長期的視野に立ってロシア極東との協力促進を

国際本部副本部長 江部 進


日ロ経済委員会(委員長:安西邦夫 東京ガス社長)では、去る2月19日に札幌で第6回日ロ極東経済協力ワークショップを開催し、ガスパイプラインの建設など6案件の実現に向け検討を継続することを決めた。

ワークショップは、当委員会極東部会(部会長:上島重二 三井物産社長)とロシア極東日本経済委員会(委員長:ファルフトジーノフ・サハリン州知事)が97年3月にユジノサハリンスクで開いた第1回日ロ極東経済会議の決定に基づき設置されたもので、97年10月にハバロフスクで第1回会合を開催、爾来、ロシア極東地域との経済協力を促進するための方策を検討してきた。具体的には、極東地域での共同プロジェクトの選定と、実現していく上での問題点の把握と対応策の検討である。共同プロジェクトは、

  1. 日ロ両国政府等の支持が得られるもの、
  2. 極東の経済発展・民生の向上に資するもの、
  3. 日ロ経済関係(貿易、投資)の発展に資するもの、
という考え方をベースに選定することとした。

極東の各州・共和国から優先案件が80件程提示され、その中からサハリン、カムチャトカ、ハバロフスクの3州とサハ(ヤクート)共和国のガスパイプライン建設(一部ガス田開発含む)、アムール州の水力発電所および沿海州の複合非鉄金属処理基地の建設の6件が最優先候補案件として選定された。6案件については、1月下旬に各州・共和国の行政府・関係企業代表の来日を得て、日ロ経済委員会の会員企業がプロジェクトの説明を聞き、幹事会社を中心に評価を行なった。
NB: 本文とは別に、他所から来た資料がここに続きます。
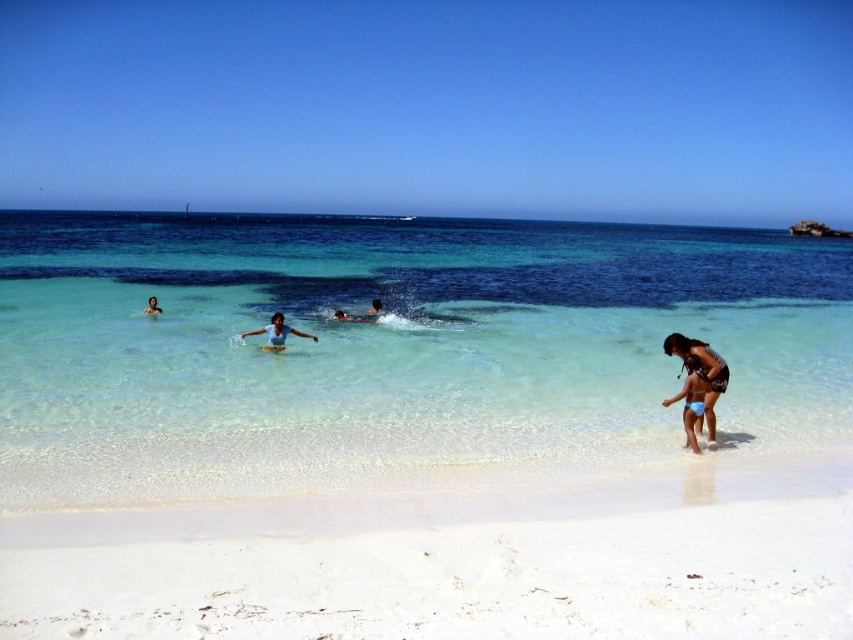 You are standing on the pristine white sandy beach in the foreground and want to join the smooth skin person at center who is wading in the shallow turquoise waters. Based on their position, which direction should you walk from the shoreline to reach them?

The smooth skin person at center is located at point coordinates, so you should walk directly towards the center of the beach from the shoreline to reach them.

You are a photographer on the beach and want to capture both the matte black bikini at lower right and the matte blue swimsuit at center in a single shot. Which swimwear should you focus on first to ensure both are in frame?

The matte black bikini at lower right is located below the matte blue swimsuit at center, so you should focus on the matte blue swimsuit at center first to ensure both are in frame.

You are a photographer on the beach and want to capture both the matte black bikini at lower right and the matte blue swimsuit at center in a single shot. Which swimwear is closer to the right edge of the frame?

The matte black bikini at lower right is positioned on the right side of the matte blue swimsuit at center, so it is closer to the right edge of the frame. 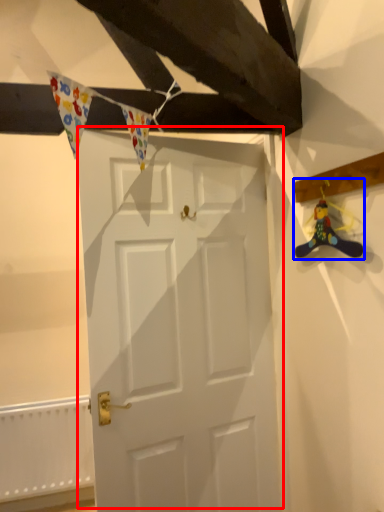 Question: Which of the following is the closest to the observer, door (highlighted by a red box) or miniature (highlighted by a blue box)?

Choices:
 (A) door
 (B) miniature

Answer: (B) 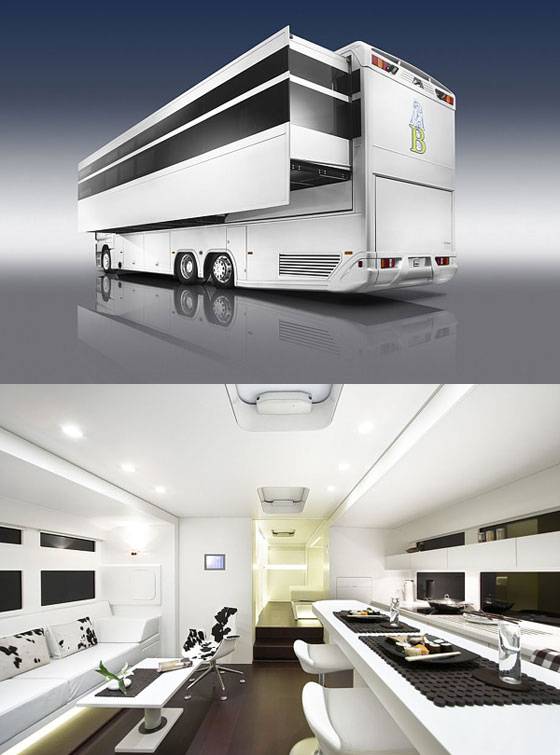 The height and width of the screenshot is (755, 560). What are the coordinates of `place to sleep` in the screenshot? It's located at (305, 590). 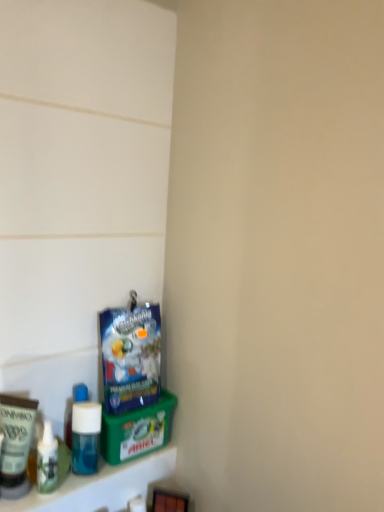 Question: Looking at their shapes, would you say blue matte bottle at lower left is wider or thinner than matte cream tube at lower left, the first toiletry viewed from the left?

Choices:
 (A) wide
 (B) thin

Answer: (A)

Question: Is blue matte bottle at lower left taller or shorter than matte cream tube at lower left, the first toiletry viewed from the left?

Choices:
 (A) short
 (B) tall

Answer: (A)

Question: Which object is the farthest from the blue plastic bag at lower left?

Choices:
 (A) matte cream tube at lower left, the 2th toiletry positioned from the right
 (B) translucent plastic soap dispenser at lower left, which is the second toiletry from left to right
 (C) blue matte bottle at lower left

Answer: (A)

Question: Which is farther from the translucent plastic soap dispenser at lower left, which is the first toiletry from right to left?

Choices:
 (A) blue plastic bag at lower left
 (B) matte cream tube at lower left, the first toiletry viewed from the left
 (C) blue matte bottle at lower left

Answer: (A) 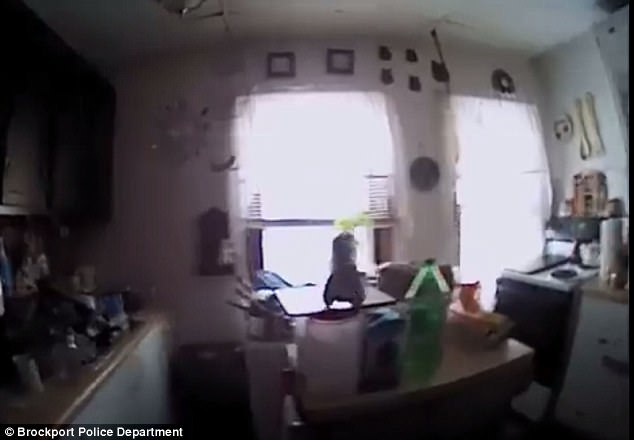 At what (x,y) coordinates should I click in order to perform the action: click on picture frames. Please return your answer as a coordinate pair (x, y). Looking at the image, I should click on (283, 64), (332, 64). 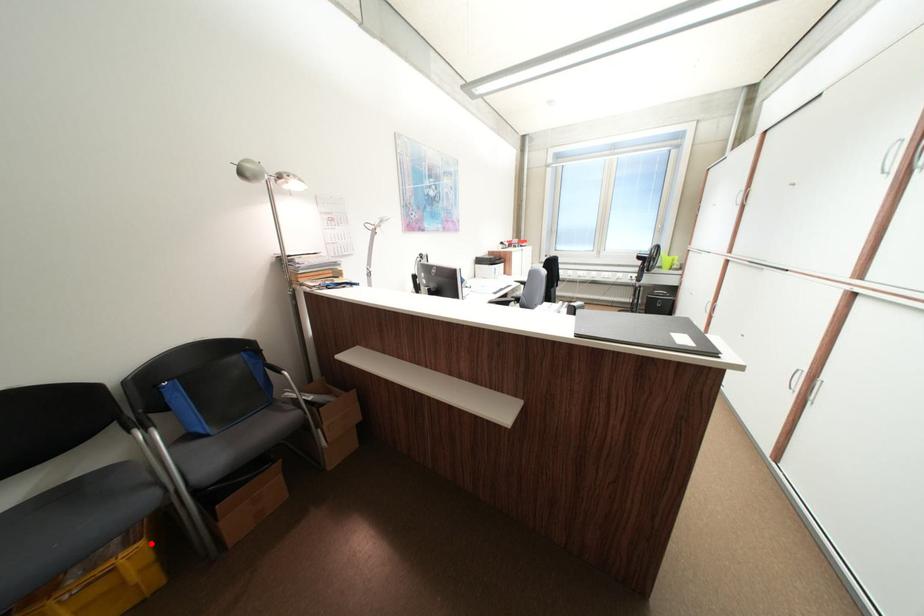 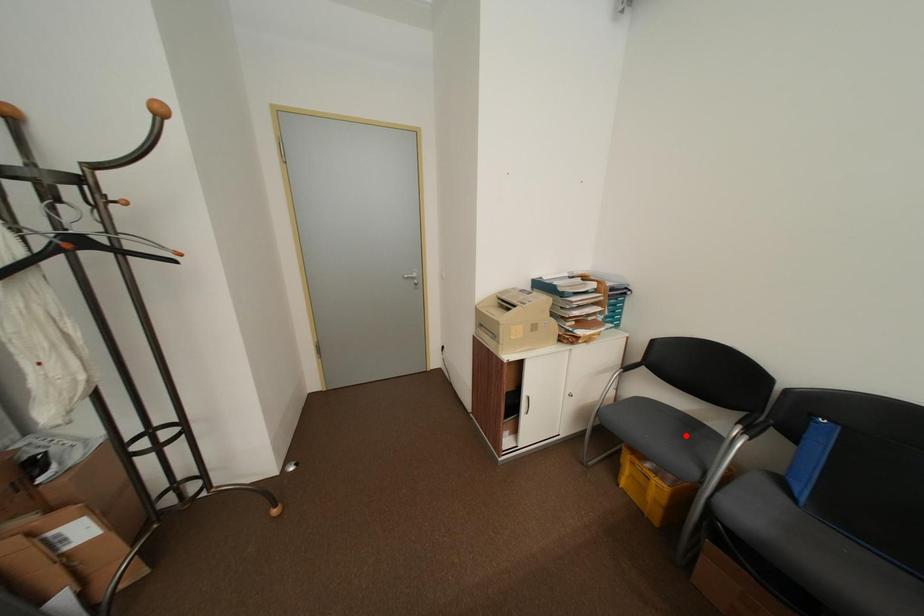 I am providing you with two images of the same scene from different viewpoints. A red point is marked on the first image and another point is marked on the second image. Does the point marked in image1 correspond to the same location as the one in image2?

No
ガスパイプラインの建設は、地場の天然ガスを利用して発電所や民生用の燃料を石炭や重油からガスに切替え、燃料・エネルギー供給の効率化・安定化を狙いとするもので、CO2の削減にも資する。水力発電所は極東南部地域への電力供給を目的とするもので、極東のエネルギー事情を改善するとともに、環境保全に資する。複合非鉄金属処理基地は主要な鉱業所が集中する地区に建設され、選鉱、精練などを一括担う。先行きハバロフスクやマガダンの鉱石の処理も視野に入れている。これは日本の設備を導入することによって鉱石処理の効率化、環境保全の改善に役立ち、またわが国の非鉄金属の供給元の多角化に繋がる。冒頭の札幌会合では、この6案件の実現に向けた検討作業を継続することで日ロ双方が最終的に確認したのである。

昨年11月のモスクワにおける日ロ首脳会談の結果を踏まえ、両首脳は「日ロ間の創造的パートナーシップに関するモスクワ宣言」に署名した。この中で、貿易・経済分野については、両国の協力のさらなる強化が双方の利益に合致することを確認するとともに、この分野の協力を長期的視点に立ち一層発展させる決意を表明した。この6案件の実現に向けての作業はこれに適うもので、わが国政府はこの調査作業に資金協力を行なっている。